Profits – When revenues fail to increase as fast as costs during inflation, profitability suffers. There are two antidotes to this– (a) raise prices, and/or (b) control costs. There are many nuances to each of them.
Companies that sell unsubstitutable necessities such as staples, utilities etc. can raise prices without material effect on volumes. Inflation raises output prices for commodity producing companies (steel, copper, aluminium, oil etc.), but the benefits are temporary due to cyclicity – higher prices reduce demand and/or attract new supply that cool prices. For lenders, interest rates on loans are reset faster than cost of deposits and supports margins. Industries with low spare capacity can raise prices in near term without materially affecting volumes. On the other side, often regulatory caps on pricing can become a deterrent. If end consumers are seeing strain on their budgets, they will try to delay, substitute or downtrend. However, companies serving higher income consumers may be hit less.

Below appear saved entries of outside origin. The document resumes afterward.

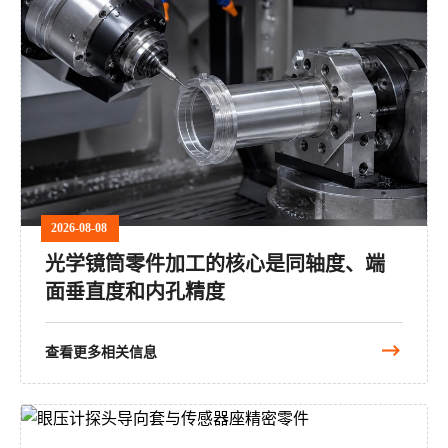
2026-08-08
光学镜筒零件加工的核心是同轴度、端
面垂直度和内孔精度
查看更多相关信息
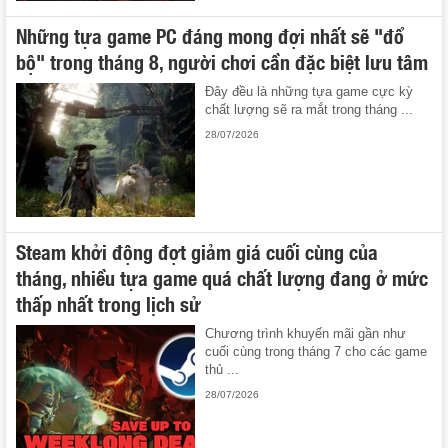
Những tựa game PC đáng mong đợi nhất sẽ "đổ
bộ" trong tháng 8, người chơi cần đặc biệt lưu tâm
Đây đều là những tựa game cực kỳ
chất lượng sẽ ra mắt trong tháng ...
28/07/2026
Steam khởi động đợt giảm giá cuối cùng của
tháng, nhiều tựa game quá chất lượng đang ở mức
thấp nhất trong lịch sử
Chương trình khuyến mãi gần như
cuối cùng trong tháng 7 cho các game
thủ ...
28/07/2026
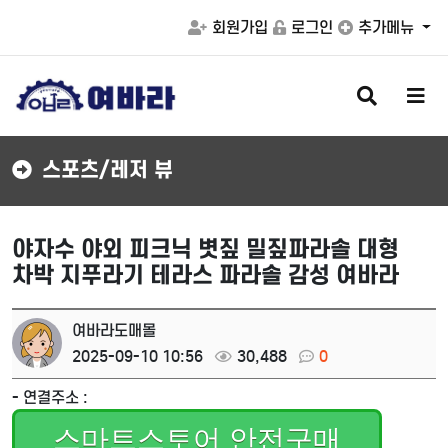
회원가입
로그인
추가메뉴
검
메
색
뉴
버
버
튼
튼
스포츠/레저 뷰
야자수 야외 피크닉 볏짚 밀짚파라솔 대형
차박 지푸라기 테라스 파라솔 감성 여바라
여바라도매몰
2025-09-10 10:56
30,488
0
- 연결주소 :
스마트스토어 안전구매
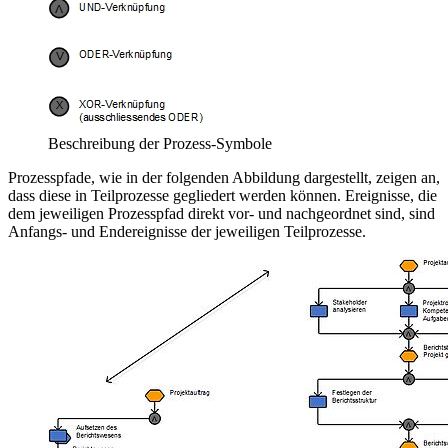
Beschreibung der Prozess-Symbole
Prozesspfade, wie in der folgenden Abbildung dargestellt, zeigen an,
dass diese in Teilprozesse gegliedert werden können. Ereignisse, die
dem jeweiligen Prozesspfad direkt vor- und nachgeordnet sind, sind
Anfangs- und Endereignisse der jeweiligen Teilprozesse.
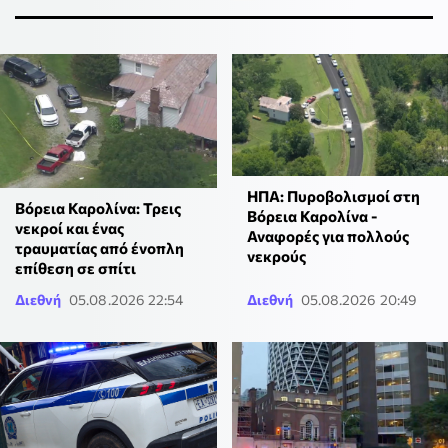
ΗΠΑ: Πυροβολισμοί στη
Βόρεια Καρολίνα: Τρεις
Βόρεια Καρολίνα -
νεκροί και ένας
Αναφορές για πολλούς
τραυματίας από ένοπλη
νεκρούς
επίθεση σε σπίτι
Διεθνή
05.08.2026 22:54
Διεθνή
05.08.2026 20:49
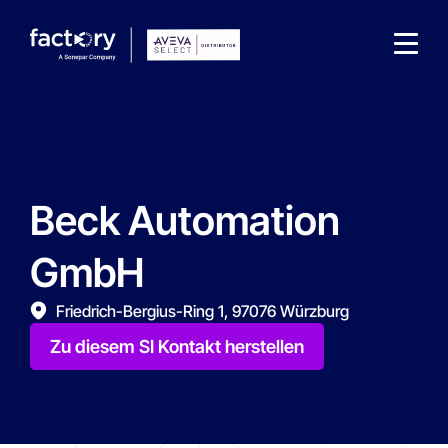
Beck Automation
Wonach suchst du ?
GmbH
Friedrich-Bergius-Ring 1, 97076 Würzburg
Zu diesem SI Kontakt herstellen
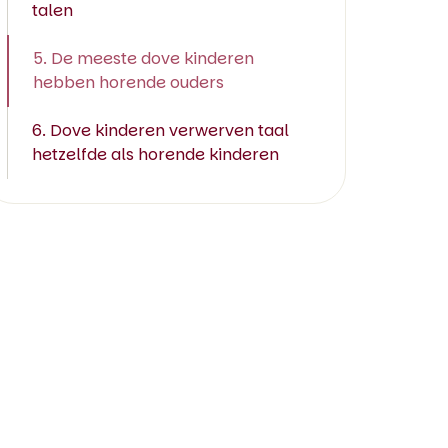
talen
5. De meeste dove kinderen
hebben horende ouders
6. Dove kinderen verwerven taal
hetzelfde als horende kinderen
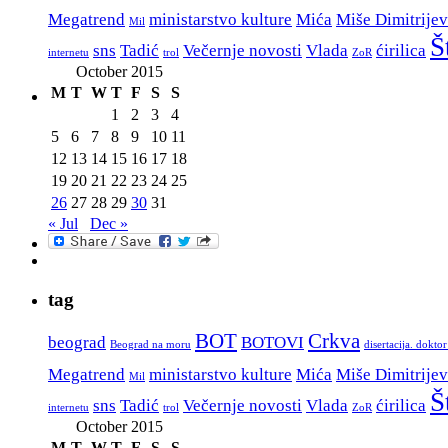
Megatrend
ministarstvo kulture
Mića
Miše Dimitrijev
Mil
Š
sns
Tadić
Večernje novosti
Vlada
ćirilica
internetu
trol
ZoR
October 2015
M
T
W
T
F
S
S
1
2
3
4
5
6
7
8
9
10
11
12
13
14
15
16
17
18
19
20
21
22
23
24
25
26
27
28
29
30
31
« Jul
Dec »
tag
BOT
Crkva
beograd
BOTOVI
Beograd na moru
disertacija. dokto
Megatrend
ministarstvo kulture
Mića
Miše Dimitrijev
Mil
Š
sns
Tadić
Večernje novosti
Vlada
ćirilica
internetu
trol
ZoR
October 2015
M
T
W
T
F
S
S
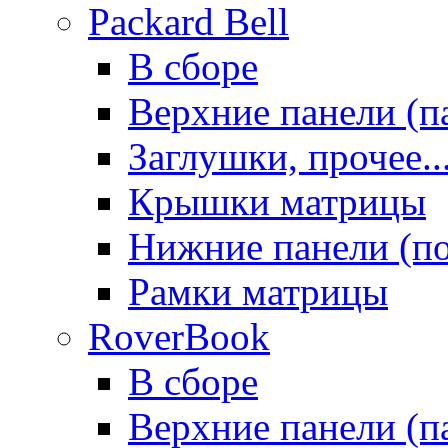
Packard Bell
В сборе
Верхние панели (п
Заглушки, прочее..
Крышки матрицы
Нижние панели (п
Рамки матрицы
RoverBook
В сборе
Верхние панели (п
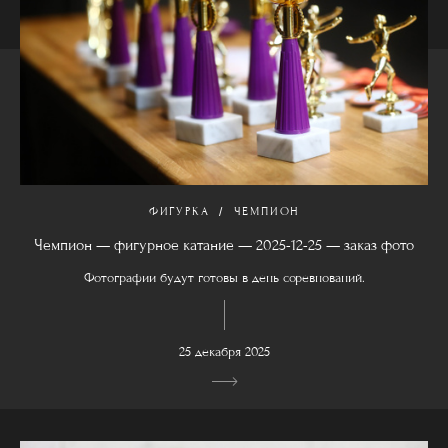
ФИГУРКА
ЧЕМПИОН
Чемпион — фигурное катание — 2025-12-25 — заказ фото
Фотографии будут готовы в день соревнований.
25 декабря 2025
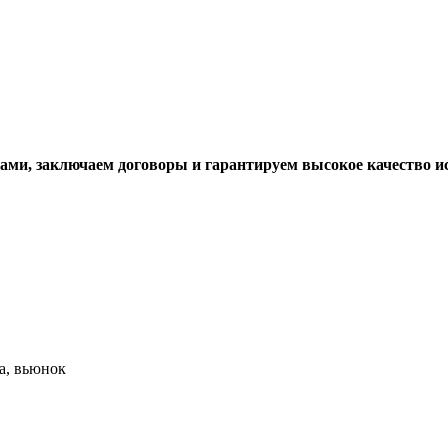
ами, заключаем договоры и гарантируем высокое качество и
ка, вьюнок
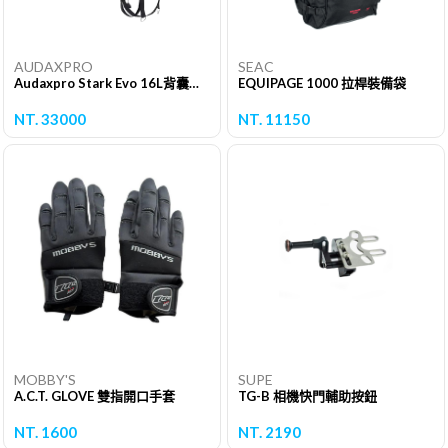
AUDAXPRO
SEAC
Audaxpro Stark Evo 16L背囊式BCD (反光款)
EQUIPAGE 1000 拉桿裝備袋
NT. 33000
NT. 11150
MOBBY'S
SUPE
A.C.T. GLOVE 雙指開口手套
TG-B 相機快門輔助按鈕
NT. 1600
NT. 2190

On cost side, companies with high operating margins can maintain absolute profits without large increase in output prices during inflation. Illustration: if revenue is 100, operating cost is 30, then operating profit is 70 (and operating margin 70%). If costs rise by 10% to 33, just a 3% rise in sales price to 103 can protect absolute operating profits of 70. Whereas if the operating margins are 30%, a 7% rise in sales prices will be needed. Continuing on costs, companies with high operating leverage (high fixed costs) can see rise in margins with rise in volumes (rise in fixed costs is slower than rise in volumes and improves margins). Lastly, a lower cost player can breakeven when others in the industry bleed and can get stronger as competition dwindle.
Finally, if inflation leads to rise in interest rates or currency depreciation, companies with high debt or imports can see sharp rise in their interest and forex cost, that can further hurt profits.
Investments – Working capital and capital expenditure (capex) rise with inflation. Rising input prices increase investments in inventory, and rising output prices increase receivables. Some of this is negated by rise in payables. Dominant companies who can keep low inventories, receive dues faster from customers and delay payment to vendors can keep working capital low. Capex heavy businesses are worst hit during inflation. Maintenance or new capex rise in line with inflation. The rise has to be paid out of profits and this reduces free cash that can distributed to shareholders. Capex and working capital light businesses are best saved during inflation. Services are generally less investment intensive than goods. Companies where large capex is already done will also be less affected by inflation.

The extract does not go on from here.